Understanding the evolutionary and developmental sources of behavioral variation may improve our ability to predict behavioral responses to novel environments. I study this in the context of theory and fieldwork in the streams of Trinidad.

Figure. A framework for understanding behavioral responses to novel environments, mediated in part through development. Trains and the systems involved in their development (i.e., 'cue-response systems') are shaped by past environments; the degree to which they are affected by environmental change depends on the match/mismatch between past and novel environments. Adapted from Sih A, Trimmer PC, and Ehlman SM. A conceptual framework for understanding behavioral responses to HIREC.

From a theoretical perspective, I build evolutionary models that predict optimal behavioral rules in ‘natural’, pre-change environments and then ask what the fitness costs are of anthropogenic changes before behaviors have a chance to evolve or plastically adjust. From here, models then accommodate developmental processes such as plasticity, assessing the degree to which development may compensate for a lack of previous experience with novel environments. My colleagues and I have explored this framework to produce insights in contexts ranging from predator prey-interactions, novel resources, habitat alterations, and susceptibility of animals to evolutionary traps...but there's much more to do!

My empirical work in this area focuses on understanding variation in behavioral responses of the Trinidadian guppy to salient environmental changes in the Trinidad Northern Range Mountains, namely deforestation and rock quarrying, resulting in dramatically altered stream environments.

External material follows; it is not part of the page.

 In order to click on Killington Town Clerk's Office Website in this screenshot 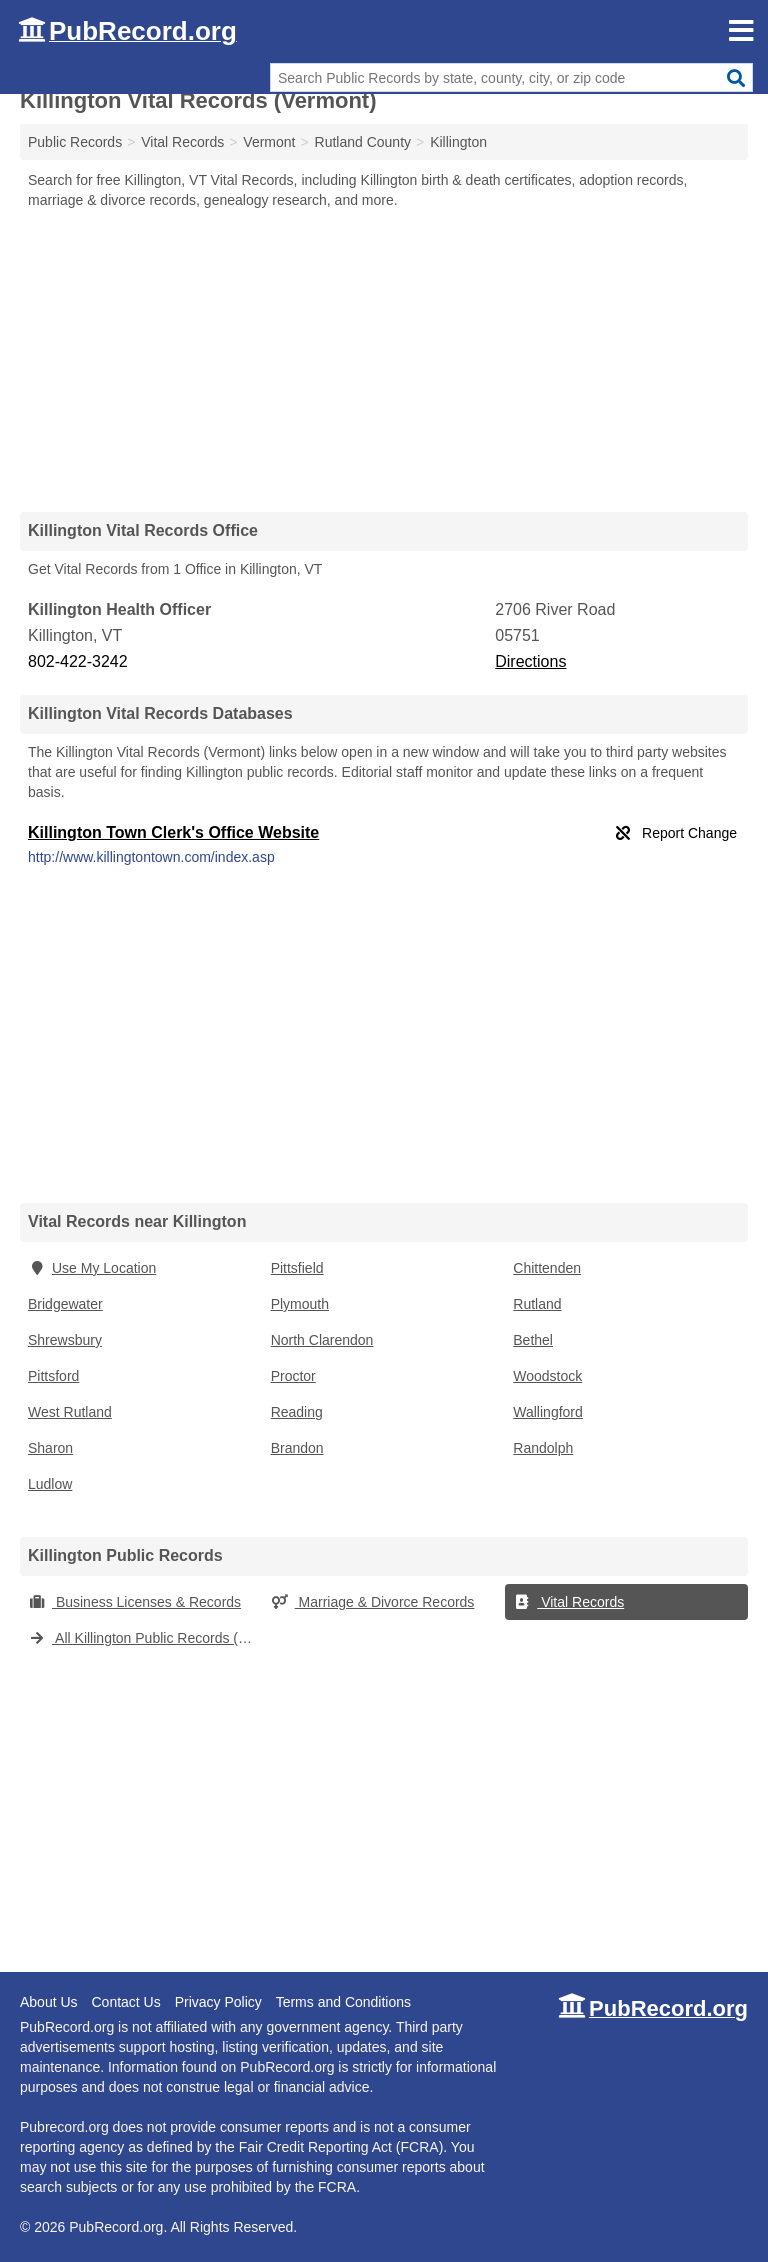, I will do `click(173, 832)`.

Additionally, some streams also harbor novel predators, such as tilapia from local aquaculture activities. This system is well known in ecology and evolution since populations of guppies are locally adapted to particular predation regimes, with some 'low predation' populations differing dramatically in behavior, life history, diet choice, and mate choice compared to their 'high predation' counterparts. I leverage the wealth of natural history knowledge in this system to ask how populations with different evolutionary histories respond to novel environmental conditions, and whether development has a role to play in mediating these divergent responses.